■ What the exercise asks: Search the records for "spojnica". Copy every line where it appears.

══ Information provided

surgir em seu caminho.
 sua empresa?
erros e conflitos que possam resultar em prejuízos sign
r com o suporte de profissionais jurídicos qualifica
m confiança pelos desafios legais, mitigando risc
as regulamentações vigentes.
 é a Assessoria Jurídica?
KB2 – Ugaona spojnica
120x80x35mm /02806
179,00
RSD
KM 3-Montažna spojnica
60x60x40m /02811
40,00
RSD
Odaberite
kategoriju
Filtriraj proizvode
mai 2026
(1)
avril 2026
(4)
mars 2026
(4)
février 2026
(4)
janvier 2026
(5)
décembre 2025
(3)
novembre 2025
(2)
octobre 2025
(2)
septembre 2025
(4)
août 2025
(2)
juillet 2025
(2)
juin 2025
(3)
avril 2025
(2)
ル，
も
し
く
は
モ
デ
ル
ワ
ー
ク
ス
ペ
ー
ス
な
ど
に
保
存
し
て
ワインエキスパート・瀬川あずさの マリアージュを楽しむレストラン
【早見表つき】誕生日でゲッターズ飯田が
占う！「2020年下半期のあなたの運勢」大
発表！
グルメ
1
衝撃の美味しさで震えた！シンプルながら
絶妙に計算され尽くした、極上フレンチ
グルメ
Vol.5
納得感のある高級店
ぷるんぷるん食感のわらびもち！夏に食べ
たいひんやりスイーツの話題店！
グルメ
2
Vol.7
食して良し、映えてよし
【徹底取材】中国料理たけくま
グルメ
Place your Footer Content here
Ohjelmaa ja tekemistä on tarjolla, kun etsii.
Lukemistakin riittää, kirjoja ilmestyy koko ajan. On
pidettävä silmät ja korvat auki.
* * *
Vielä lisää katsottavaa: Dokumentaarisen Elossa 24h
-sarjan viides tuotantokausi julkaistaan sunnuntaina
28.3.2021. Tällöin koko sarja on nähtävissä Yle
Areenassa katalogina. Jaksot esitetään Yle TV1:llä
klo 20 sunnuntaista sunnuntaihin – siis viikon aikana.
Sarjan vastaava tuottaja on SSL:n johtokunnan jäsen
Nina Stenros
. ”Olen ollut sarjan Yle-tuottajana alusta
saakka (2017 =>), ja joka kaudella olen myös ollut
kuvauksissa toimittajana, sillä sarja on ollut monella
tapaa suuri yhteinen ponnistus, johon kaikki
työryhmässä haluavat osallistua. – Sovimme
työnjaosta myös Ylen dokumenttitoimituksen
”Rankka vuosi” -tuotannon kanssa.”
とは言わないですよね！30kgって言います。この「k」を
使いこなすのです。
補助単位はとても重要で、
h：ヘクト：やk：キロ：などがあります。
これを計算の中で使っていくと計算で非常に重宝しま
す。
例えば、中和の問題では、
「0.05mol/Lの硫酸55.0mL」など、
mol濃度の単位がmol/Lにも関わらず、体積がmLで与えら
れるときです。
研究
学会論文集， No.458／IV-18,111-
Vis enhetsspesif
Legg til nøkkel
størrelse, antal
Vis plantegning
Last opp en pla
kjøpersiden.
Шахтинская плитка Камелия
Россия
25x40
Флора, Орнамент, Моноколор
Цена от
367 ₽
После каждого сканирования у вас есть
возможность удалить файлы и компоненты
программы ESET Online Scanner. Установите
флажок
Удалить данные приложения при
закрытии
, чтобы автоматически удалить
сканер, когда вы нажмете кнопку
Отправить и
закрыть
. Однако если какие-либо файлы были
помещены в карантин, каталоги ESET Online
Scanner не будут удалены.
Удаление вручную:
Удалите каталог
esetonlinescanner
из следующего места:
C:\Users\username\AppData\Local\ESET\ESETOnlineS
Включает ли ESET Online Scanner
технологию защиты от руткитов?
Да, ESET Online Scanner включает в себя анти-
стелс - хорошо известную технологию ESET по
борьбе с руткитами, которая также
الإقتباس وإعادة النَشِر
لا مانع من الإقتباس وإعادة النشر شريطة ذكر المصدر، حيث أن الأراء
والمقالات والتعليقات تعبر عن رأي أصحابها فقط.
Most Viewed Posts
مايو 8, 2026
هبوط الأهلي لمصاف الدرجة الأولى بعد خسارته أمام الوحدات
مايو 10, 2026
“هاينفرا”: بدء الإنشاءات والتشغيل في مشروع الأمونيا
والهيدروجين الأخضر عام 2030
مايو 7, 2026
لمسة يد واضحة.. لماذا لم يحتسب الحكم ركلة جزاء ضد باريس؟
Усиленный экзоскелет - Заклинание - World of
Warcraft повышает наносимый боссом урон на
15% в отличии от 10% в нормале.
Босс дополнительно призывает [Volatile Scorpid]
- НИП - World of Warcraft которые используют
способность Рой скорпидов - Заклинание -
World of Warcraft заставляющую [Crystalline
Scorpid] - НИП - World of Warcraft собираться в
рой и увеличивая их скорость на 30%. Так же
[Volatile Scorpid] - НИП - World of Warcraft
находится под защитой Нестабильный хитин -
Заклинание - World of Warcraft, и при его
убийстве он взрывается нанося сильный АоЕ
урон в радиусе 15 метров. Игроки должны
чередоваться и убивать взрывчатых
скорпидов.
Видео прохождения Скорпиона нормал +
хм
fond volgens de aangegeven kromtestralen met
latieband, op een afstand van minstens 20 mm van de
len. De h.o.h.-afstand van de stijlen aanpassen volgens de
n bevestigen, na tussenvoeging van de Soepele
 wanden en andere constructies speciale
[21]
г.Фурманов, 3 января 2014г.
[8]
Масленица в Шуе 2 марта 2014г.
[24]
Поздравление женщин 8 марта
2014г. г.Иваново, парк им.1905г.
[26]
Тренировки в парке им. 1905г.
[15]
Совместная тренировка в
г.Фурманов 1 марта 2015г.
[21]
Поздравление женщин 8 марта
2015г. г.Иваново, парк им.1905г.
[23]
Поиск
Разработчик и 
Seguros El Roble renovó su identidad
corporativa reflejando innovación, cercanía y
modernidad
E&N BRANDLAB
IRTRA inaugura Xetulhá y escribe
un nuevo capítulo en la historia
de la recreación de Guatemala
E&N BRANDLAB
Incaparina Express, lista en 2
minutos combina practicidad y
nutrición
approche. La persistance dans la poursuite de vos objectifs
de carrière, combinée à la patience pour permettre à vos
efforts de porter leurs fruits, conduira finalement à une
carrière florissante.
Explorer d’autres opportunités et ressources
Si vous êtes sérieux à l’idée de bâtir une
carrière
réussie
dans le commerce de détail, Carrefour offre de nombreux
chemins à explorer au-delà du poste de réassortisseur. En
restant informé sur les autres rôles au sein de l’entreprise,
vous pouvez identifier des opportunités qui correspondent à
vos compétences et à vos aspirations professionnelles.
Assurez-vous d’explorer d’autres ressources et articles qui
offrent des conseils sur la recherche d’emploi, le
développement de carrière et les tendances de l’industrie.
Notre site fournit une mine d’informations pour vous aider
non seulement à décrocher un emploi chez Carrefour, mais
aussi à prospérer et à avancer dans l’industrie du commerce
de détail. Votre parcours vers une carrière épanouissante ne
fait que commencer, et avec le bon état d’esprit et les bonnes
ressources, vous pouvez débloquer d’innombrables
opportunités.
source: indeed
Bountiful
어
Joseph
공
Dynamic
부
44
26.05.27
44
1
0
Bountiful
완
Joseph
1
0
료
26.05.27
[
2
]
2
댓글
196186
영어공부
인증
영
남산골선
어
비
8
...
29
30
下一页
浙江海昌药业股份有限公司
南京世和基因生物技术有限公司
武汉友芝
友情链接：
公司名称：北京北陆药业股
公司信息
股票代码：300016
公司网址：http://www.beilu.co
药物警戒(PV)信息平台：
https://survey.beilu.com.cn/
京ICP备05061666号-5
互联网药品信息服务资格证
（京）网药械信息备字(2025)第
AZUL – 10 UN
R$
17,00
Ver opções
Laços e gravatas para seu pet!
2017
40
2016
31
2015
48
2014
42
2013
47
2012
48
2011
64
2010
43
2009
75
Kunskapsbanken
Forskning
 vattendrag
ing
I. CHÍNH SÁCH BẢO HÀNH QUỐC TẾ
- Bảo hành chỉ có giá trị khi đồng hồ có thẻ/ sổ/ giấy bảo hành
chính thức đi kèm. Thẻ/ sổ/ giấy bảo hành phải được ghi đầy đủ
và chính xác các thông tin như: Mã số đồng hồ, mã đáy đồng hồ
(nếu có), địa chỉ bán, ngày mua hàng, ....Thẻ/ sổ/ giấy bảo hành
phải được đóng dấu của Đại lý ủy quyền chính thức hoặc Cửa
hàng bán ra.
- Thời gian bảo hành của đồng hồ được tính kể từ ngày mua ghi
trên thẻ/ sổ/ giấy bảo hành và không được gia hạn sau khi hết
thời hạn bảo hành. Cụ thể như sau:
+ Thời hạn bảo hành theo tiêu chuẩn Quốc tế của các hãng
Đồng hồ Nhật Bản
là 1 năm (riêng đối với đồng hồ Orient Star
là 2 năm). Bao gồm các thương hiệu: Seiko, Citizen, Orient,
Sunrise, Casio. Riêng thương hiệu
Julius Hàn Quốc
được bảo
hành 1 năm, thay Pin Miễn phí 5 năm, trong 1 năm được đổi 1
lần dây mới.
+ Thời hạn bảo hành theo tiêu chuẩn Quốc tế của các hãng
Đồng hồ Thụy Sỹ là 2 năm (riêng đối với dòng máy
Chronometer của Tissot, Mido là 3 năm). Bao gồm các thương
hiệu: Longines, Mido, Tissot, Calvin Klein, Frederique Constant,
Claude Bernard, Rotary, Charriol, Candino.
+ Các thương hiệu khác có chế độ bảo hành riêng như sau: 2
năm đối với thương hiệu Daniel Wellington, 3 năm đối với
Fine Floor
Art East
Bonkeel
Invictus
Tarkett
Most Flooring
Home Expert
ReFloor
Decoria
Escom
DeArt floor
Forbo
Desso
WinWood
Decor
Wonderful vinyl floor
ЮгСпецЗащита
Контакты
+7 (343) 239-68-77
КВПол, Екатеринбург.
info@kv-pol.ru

════

■ Answer to this problem:
KB2 – Ugaona spojnica
KM 3-Montažna spojnica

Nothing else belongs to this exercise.